Paul MacIsaac, VP of Finance for the Halifax Port Authority, recently told me the port is “pleased with the year,” referring to 2021.

“I would say overall we were pleased with the year – as pleased as we can be given there was no cruise. That represents a significant loss. It was another COVID year,” he said.

“The port, since the beginning of COVID, has been very active in making sure we stayed open. We have had a very committed workforce, the ILA, our container terminals and everyone in the port has worked diligently to keep it open – and our results are in our financial statements,” added MacIsaac.

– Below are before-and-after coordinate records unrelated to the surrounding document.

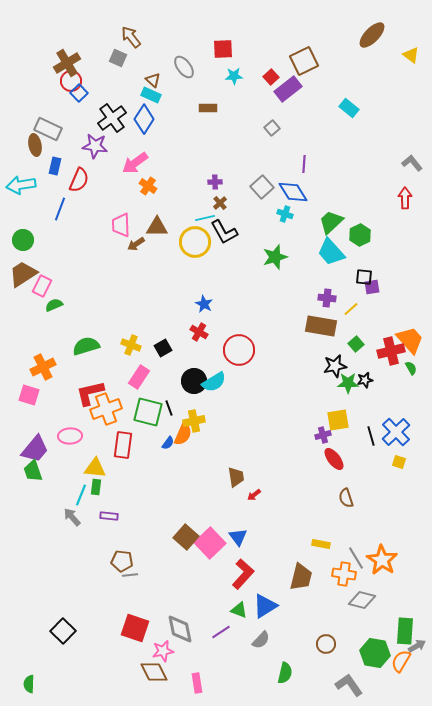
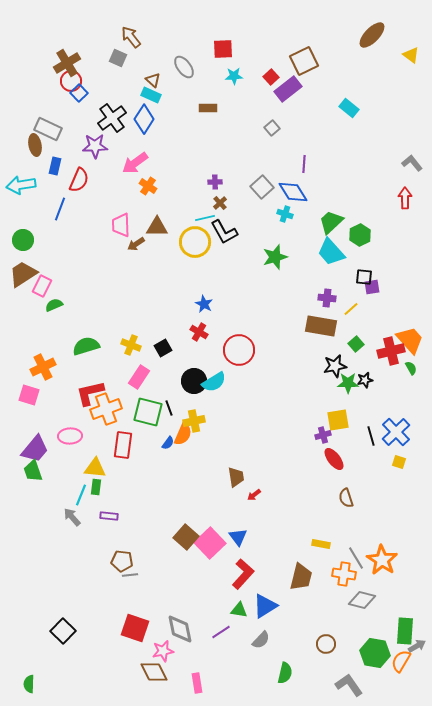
purple star at (95, 146): rotated 10 degrees counterclockwise
green triangle at (239, 610): rotated 12 degrees counterclockwise
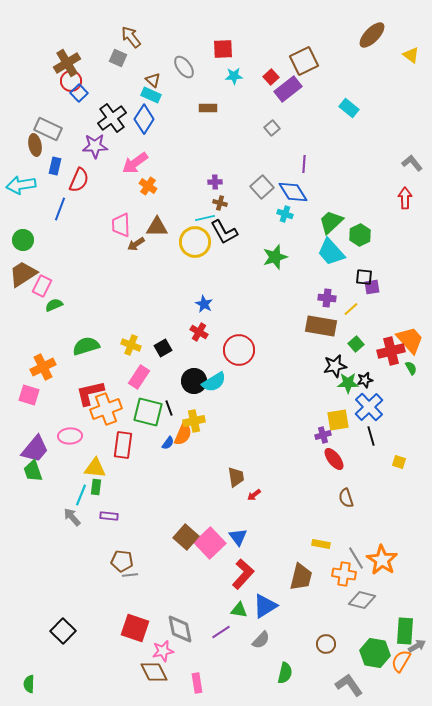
brown cross at (220, 203): rotated 32 degrees counterclockwise
blue cross at (396, 432): moved 27 px left, 25 px up
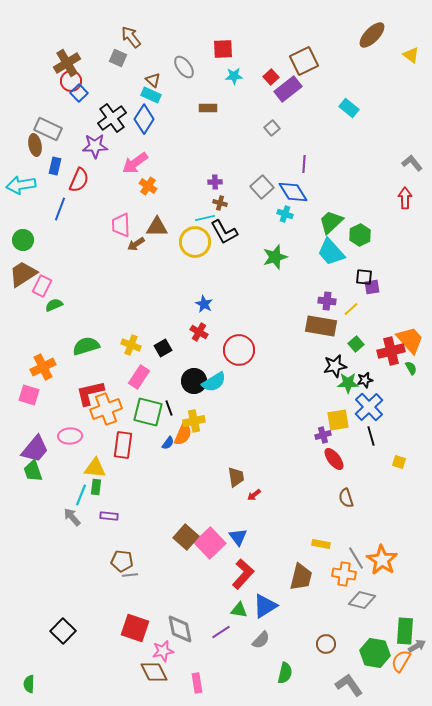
purple cross at (327, 298): moved 3 px down
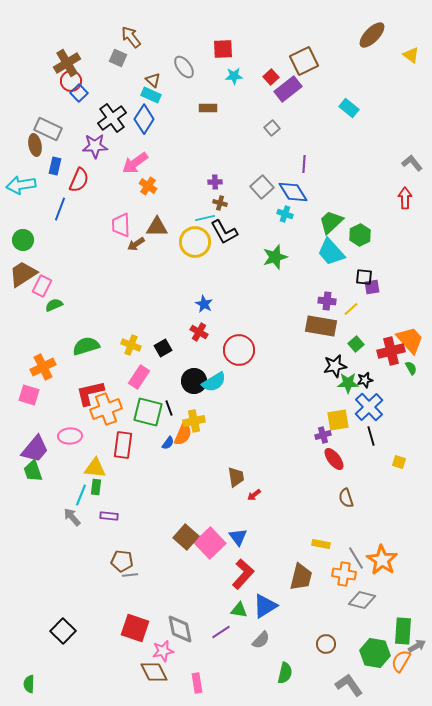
green rectangle at (405, 631): moved 2 px left
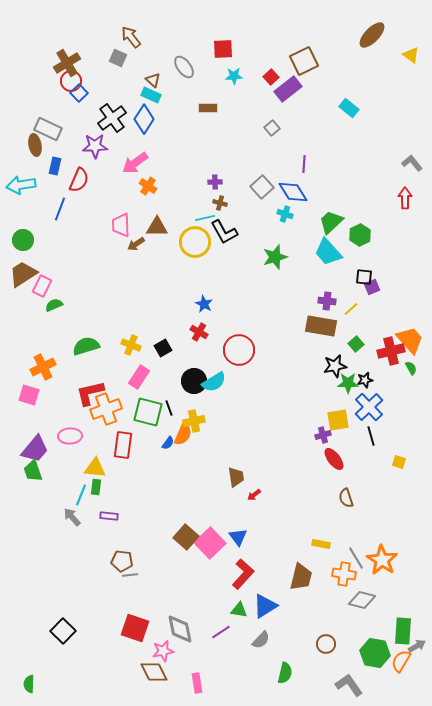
cyan trapezoid at (331, 252): moved 3 px left
purple square at (372, 287): rotated 14 degrees counterclockwise
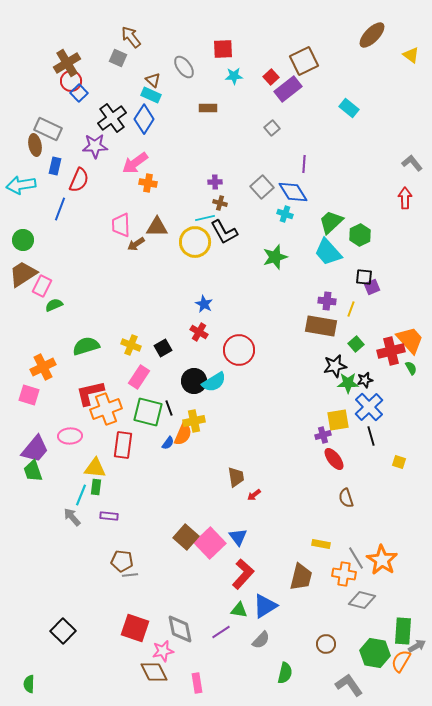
orange cross at (148, 186): moved 3 px up; rotated 24 degrees counterclockwise
yellow line at (351, 309): rotated 28 degrees counterclockwise
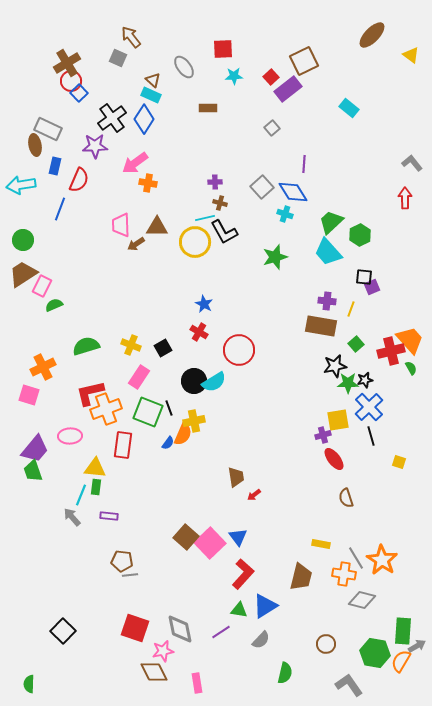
green square at (148, 412): rotated 8 degrees clockwise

“What you are seeing in the financial results is the value of a diversified business, and particularly the strong results in our real estate business and cargo lines.

“Expenses were roughly the same as 2020,” MacIsaac told me. In 2021, it cost $19.74 million to run the Port of Halifax, as compared to the prior year’s expenses of $19.71 million.

“During these COVID times we are very careful in terms of our expense management because we can’t take anything for granted, we do not know when the next wave is going to come or when the next negative event comes, so as a result, we have been very diligent under expense management, and that is why expenses have not increased, and that flows to the bottom line, and gives us positive results.”

Bonuses paid out during “extremely challenging year”

Tom Hayes, chair of the Port of Halifax, said bonuses were paid out to senior management for strong performances in 2021.

The bonuses to 33 staffers at the Halifax Port Authority were granted in February 2022 for job performance in 2021.

Hayes says the total amount of bonuses paid out tallied $474,000 in “at-risk compensation.”

He did not name the individuals who received the bonuses, but bonuses were also given its top senior management.

“The consolidated financial statements for the Halifax Port Authority show the organization and all associated partners and stakeholders worked diligently in 2022 to manage expenses and keep cargo moving during the second year of extremely challenging and unpredictable conditions.”

Auditor Grant Thornton reported port salaries in 2021 to the six senior executives and the port’s board of directors. Captain Gray, the port’s CEO, received $450,000 in 2021, up from $391,000 in 2020 – his first full year on the job.